Mais les difficultés de recrutement du personnel, l'explosion des factures énergétiques et l'inflation de tous les postes de dépenses ont poussé le modèle au bord de l'asphyxie financière.
"Nous sommes arrivés au bout d'un modèle. Il faut trouver autre chose", a abondé Véronique Cadudal, vice-présidente (divers gauche) du conseil départemental des Côtes d'Armor, qui a assuré que sa collectivité ne pouvait pas "faire plus" pour aider les Ehpad.
Les départements bretons vont ainsi se joindre à la procédure en déposant des conclusions soutenant la démarche des communes.

"Cri d'alarme"

"C'est un cri d'alarme", a expliqué Maël de Calan, le président (divers droite) du département du Finistère. "On a fait des sacrifices extrêmement lourds sur nos propres budgets mais les sommes en jeu sont trop importantes.
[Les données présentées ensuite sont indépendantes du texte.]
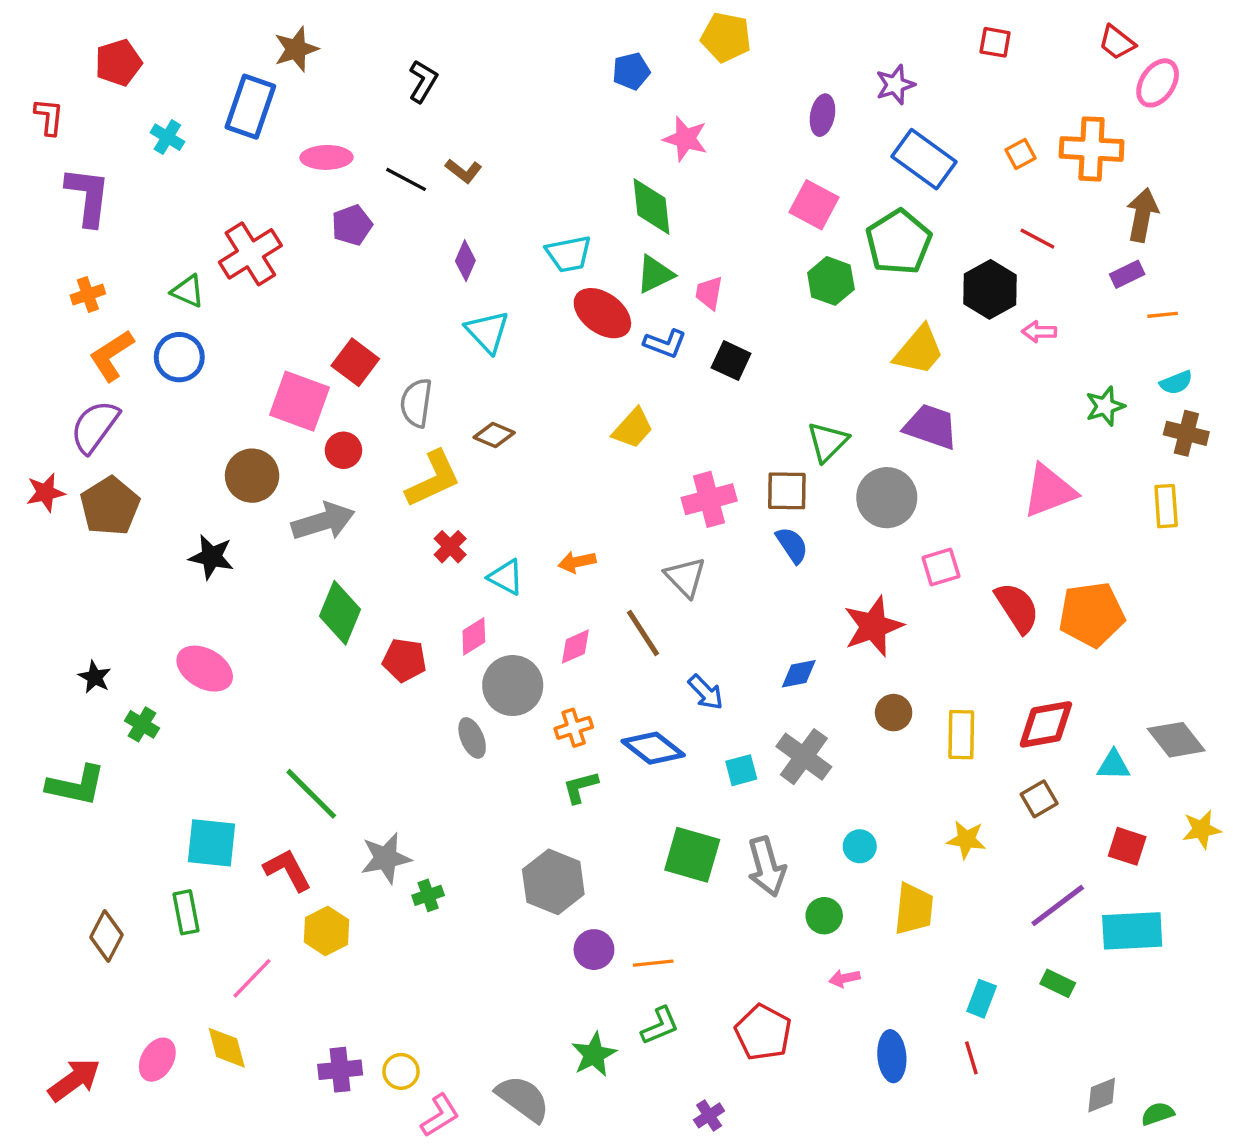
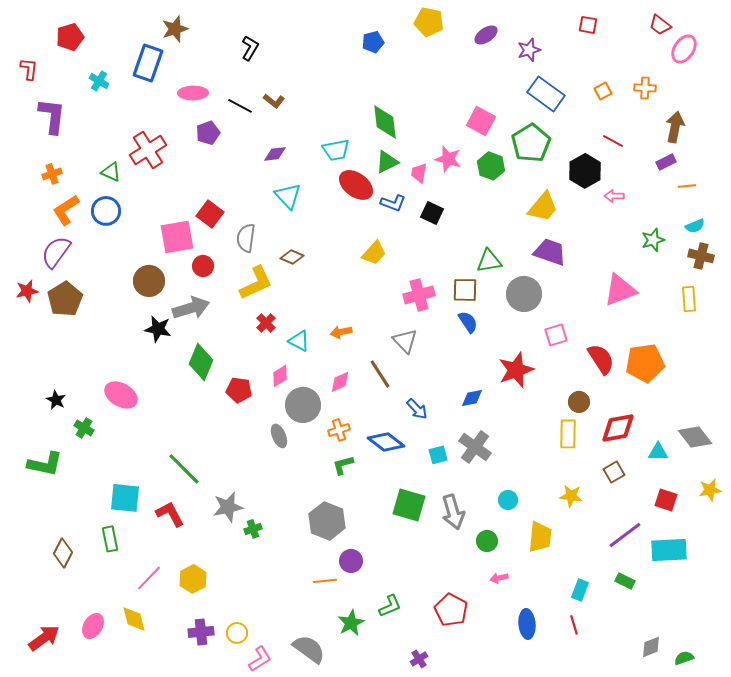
purple ellipse: (822, 115) -> (486, 35), moved, turned 45
pink star: (685, 139) -> (448, 159), moved
orange cross: (1092, 149) -> (645, 88), size x0.6
purple diamond: (465, 261) -> (275, 154), turned 60
pink square: (299, 401) -> (177, 237), turned -30
green triangle: (828, 442) -> (489, 261), turned 36
black star: (211, 557) -> (158, 329), moved
brown circle: (894, 713) -> (579, 402), moved
yellow hexagon: (327, 931) -> (193, 579), moved
orange line: (653, 963) -> (325, 581), moved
La solution ne peut venir que d'un financement structurel et durable", a-t-il ajouté, rappelant que la population des plus de 75 ans devait doubler d'ici à 2050 dans le Finistère.
"Si ça n'aboutit pas, on ira jusqu'à la Cour européenne des droits de l'Homme", a même promis M. Even, jugeant "inhumain" ce qu'on "nous impose de faire par manque de financements".

"Nous refusons que le marché l'emporte sur l'humain"

Le mouvement "Territoires en résistance pour le grand âge" est né dans les Côtes d'Armor en mai 2023, quand plusieurs maires de communes rurales ont réalisé que leurs Ehpad rencontraient des difficultés similaires. Il a été rejoint par de nombreuses communes bretonnes, région dans laquelle 63% des Ehpad sont publics, 32% privés à but non lucratif et 5% commerciaux, selon l'Agence régionale de santé (ARS). 
"Nous refusons de laisser le marché lucratif mettre la main sur nos établissements. Nous refusons que le marché l'emporte sur l'humain", a expliqué M. Compain.
"Le mouvement a même commencé à prendre une ampleur nationale avec des adhésions de communes de l'Hérault, de Gironde, de Corrèze, et de la petite commune de Paris", a-t-il ajouté.